The family loyalty theory helps explain the demographic pattern of NL and AL fans between 1960 and 1990, but not even family loyalty can withstand the popular image beatings the Yankees have given the Mets - and the Mets have given themselves.

The Mets simply have to get their act together - and soon - if they ever want to be taken seriously in this town again. Most fans understood that 2011 was Sandy Alderson's first opportunity to dig the Mets out of the hole that Omar Minaya had dug them into. They adjusted their expectations accordingly, even allowing for the depths of financial and managerial incompetence that the Wilpon family has sunk to.

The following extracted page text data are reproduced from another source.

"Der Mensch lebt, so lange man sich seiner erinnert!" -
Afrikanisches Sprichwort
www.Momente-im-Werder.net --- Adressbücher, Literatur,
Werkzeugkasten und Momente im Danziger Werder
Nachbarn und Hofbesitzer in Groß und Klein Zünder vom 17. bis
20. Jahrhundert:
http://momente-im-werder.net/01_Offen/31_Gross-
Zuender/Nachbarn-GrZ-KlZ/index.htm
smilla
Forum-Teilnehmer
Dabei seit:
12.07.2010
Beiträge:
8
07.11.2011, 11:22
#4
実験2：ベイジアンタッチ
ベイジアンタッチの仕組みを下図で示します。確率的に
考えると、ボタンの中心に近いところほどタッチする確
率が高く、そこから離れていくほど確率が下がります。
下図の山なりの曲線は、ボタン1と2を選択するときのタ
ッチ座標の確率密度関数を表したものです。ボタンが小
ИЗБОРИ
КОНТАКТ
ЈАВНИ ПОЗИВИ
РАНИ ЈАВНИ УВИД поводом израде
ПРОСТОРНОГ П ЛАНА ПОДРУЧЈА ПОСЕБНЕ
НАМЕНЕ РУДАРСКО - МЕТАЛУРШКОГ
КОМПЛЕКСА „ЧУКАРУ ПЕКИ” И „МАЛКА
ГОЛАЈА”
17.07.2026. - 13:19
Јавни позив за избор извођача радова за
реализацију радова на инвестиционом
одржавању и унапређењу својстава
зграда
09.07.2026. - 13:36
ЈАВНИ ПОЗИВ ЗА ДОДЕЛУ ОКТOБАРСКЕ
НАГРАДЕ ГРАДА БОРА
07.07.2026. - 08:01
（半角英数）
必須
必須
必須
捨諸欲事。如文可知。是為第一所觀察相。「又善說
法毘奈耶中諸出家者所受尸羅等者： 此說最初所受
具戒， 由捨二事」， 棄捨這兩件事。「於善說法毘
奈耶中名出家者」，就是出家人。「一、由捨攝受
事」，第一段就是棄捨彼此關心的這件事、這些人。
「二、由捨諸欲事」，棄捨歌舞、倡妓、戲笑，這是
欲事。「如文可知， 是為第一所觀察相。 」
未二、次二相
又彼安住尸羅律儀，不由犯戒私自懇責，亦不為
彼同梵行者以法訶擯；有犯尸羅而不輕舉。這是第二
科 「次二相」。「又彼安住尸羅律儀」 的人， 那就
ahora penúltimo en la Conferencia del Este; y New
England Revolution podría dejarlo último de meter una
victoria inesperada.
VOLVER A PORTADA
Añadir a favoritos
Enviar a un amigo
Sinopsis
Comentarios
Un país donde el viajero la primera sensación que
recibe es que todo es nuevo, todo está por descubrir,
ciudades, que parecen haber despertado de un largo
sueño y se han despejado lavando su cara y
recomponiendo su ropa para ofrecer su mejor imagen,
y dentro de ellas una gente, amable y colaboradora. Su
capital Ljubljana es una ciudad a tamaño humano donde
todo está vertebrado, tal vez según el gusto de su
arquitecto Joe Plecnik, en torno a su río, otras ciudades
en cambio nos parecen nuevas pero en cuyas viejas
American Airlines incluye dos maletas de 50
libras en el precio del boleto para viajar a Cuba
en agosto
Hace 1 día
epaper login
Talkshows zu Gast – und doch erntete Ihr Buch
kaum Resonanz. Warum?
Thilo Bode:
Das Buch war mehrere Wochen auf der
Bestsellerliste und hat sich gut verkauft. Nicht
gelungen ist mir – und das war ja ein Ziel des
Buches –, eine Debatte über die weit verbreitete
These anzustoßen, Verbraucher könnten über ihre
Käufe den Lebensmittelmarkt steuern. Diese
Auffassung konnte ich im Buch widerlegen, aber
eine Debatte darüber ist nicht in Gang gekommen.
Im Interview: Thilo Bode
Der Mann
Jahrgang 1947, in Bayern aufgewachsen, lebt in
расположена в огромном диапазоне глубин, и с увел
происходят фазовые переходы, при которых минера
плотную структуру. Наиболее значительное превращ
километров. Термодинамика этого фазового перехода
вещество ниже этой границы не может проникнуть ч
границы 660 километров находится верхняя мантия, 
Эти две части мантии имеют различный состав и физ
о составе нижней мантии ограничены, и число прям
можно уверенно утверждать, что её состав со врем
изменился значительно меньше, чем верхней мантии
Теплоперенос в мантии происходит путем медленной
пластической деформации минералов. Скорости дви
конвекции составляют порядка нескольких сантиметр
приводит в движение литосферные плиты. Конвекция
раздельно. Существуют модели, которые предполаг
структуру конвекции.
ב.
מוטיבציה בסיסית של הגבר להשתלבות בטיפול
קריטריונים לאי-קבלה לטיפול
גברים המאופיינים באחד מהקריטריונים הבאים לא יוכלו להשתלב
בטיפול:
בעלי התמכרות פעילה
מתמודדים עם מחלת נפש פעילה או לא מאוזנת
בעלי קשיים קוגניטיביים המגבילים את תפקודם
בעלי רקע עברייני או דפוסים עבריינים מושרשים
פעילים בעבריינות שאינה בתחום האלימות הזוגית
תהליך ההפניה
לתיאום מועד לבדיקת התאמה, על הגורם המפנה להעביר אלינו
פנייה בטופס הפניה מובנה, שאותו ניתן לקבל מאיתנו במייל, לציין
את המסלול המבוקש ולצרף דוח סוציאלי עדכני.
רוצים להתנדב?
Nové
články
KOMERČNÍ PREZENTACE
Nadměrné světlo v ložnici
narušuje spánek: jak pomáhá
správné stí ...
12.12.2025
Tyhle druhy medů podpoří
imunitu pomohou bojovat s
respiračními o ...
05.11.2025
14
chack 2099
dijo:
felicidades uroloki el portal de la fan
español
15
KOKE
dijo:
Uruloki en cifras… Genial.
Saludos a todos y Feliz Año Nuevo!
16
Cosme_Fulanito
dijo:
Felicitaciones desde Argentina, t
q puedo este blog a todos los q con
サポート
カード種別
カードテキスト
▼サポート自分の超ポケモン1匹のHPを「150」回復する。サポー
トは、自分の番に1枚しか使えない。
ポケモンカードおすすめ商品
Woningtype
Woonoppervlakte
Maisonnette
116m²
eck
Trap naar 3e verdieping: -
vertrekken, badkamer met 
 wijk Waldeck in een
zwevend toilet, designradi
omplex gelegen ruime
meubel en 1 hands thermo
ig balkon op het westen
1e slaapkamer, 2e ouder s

This patience will not last.

The next great Mets team has to do more than just win a World Series. It also has to win back New York City. Tom and I agreed on one final thing this week - we don't know for sure which task is going to be harder.

1 comment:

TW said...

The Knicks changed their fortunes in the span of a season in which they were summarily bounced in the first round of the playoffs. This after 11 years of inept management (actually 15 years because 1999 was a beautiful fluke). So winning the city back will be simple.

I've been developing the theory that no one really likes the Yankees, they just like winning. When the Ynakees are losing, they disappear.

Met fans love the Mets, how could we possibly stand them if we didn't.